--- Supplied records ---
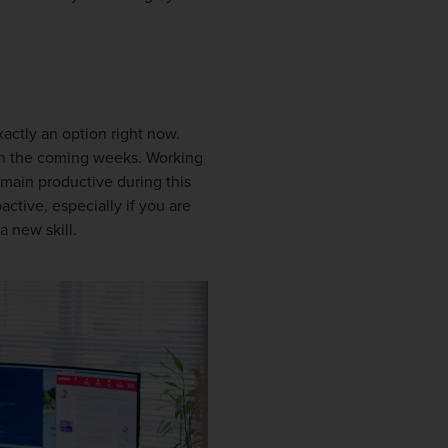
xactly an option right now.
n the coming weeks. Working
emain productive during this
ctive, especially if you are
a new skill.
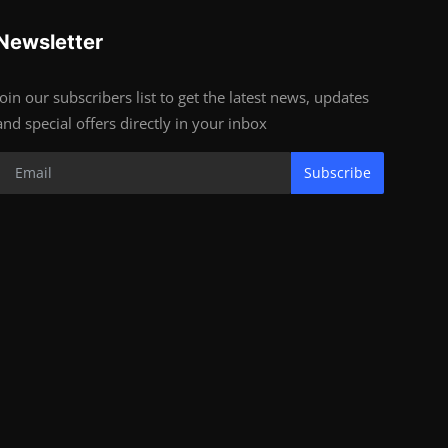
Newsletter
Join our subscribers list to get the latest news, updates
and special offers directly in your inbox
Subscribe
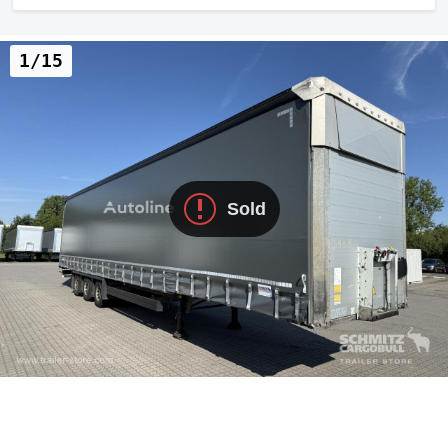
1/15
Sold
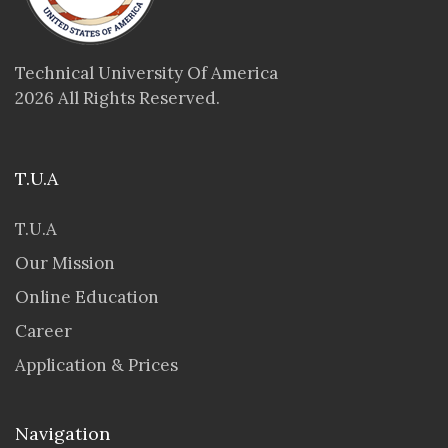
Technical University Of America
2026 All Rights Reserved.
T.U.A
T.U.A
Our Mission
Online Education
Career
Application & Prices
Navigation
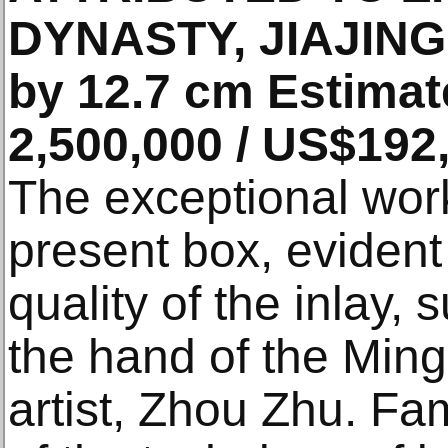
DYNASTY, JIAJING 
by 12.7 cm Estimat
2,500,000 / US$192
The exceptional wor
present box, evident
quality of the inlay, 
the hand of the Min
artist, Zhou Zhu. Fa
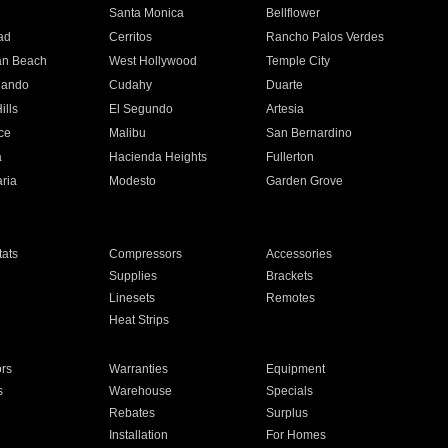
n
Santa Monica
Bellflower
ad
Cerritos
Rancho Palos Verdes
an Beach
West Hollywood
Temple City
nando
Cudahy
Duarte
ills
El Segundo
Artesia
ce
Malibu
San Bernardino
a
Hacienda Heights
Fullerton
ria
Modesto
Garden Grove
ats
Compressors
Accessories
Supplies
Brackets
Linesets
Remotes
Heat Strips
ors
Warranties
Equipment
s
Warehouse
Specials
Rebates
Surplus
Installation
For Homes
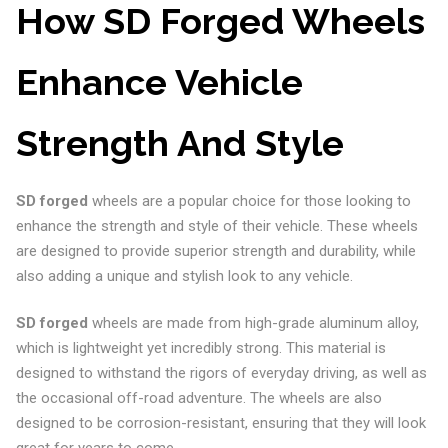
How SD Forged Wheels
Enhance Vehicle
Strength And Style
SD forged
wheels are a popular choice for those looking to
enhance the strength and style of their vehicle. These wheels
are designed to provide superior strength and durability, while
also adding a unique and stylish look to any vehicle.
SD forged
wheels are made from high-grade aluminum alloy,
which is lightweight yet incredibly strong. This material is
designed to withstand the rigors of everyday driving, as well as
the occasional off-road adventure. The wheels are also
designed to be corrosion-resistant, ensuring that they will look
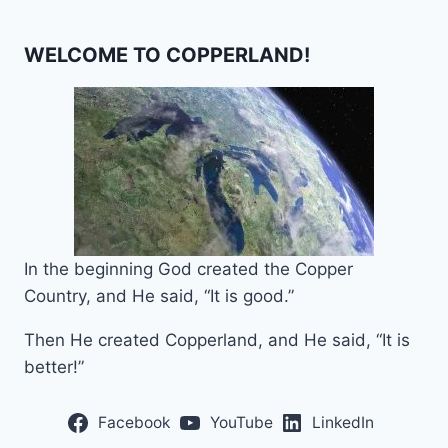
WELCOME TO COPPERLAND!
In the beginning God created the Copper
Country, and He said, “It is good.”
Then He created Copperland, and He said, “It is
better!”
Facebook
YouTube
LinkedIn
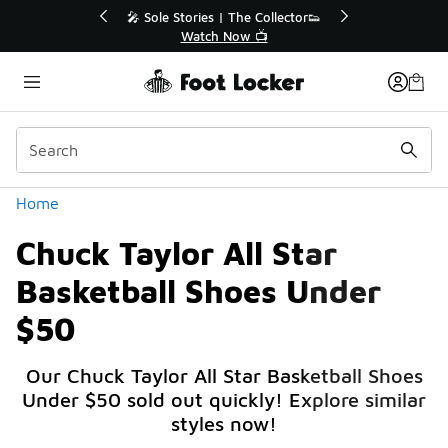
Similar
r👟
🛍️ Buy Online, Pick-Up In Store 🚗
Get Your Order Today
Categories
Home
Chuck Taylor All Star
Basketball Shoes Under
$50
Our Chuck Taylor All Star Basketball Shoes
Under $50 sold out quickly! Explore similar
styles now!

...

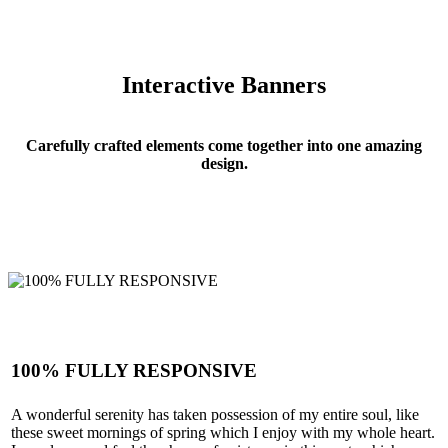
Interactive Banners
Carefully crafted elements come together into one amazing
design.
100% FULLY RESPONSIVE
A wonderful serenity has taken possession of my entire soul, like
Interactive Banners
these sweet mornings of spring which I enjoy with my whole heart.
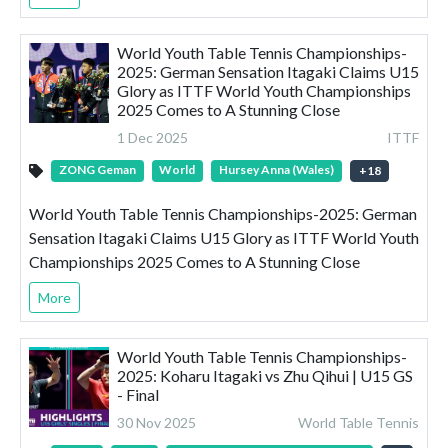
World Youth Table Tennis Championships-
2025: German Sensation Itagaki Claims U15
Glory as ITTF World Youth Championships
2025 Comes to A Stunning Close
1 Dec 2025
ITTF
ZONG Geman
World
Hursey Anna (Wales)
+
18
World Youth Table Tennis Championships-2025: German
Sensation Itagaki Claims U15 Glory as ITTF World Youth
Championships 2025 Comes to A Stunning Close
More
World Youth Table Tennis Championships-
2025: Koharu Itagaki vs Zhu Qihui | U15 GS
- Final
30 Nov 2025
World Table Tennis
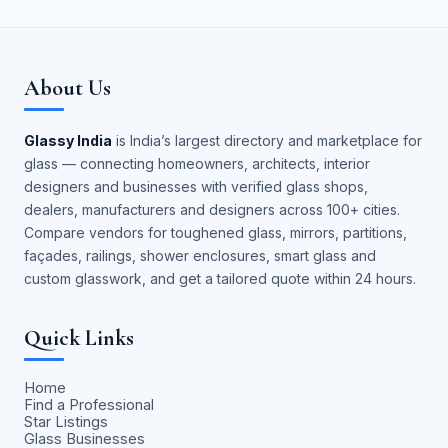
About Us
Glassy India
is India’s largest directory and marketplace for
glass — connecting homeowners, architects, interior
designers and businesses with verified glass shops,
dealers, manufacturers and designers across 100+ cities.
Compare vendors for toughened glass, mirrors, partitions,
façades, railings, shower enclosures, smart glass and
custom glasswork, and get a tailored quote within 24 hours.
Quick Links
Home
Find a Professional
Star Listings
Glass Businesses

--- Work request ---
Read through the entries above, and wherever a line holds the string "Glory", copy it.

--- The answer ---
Glory as ITTF World Youth Championships
Sensation Itagaki Claims U15 Glory as ITTF World Youth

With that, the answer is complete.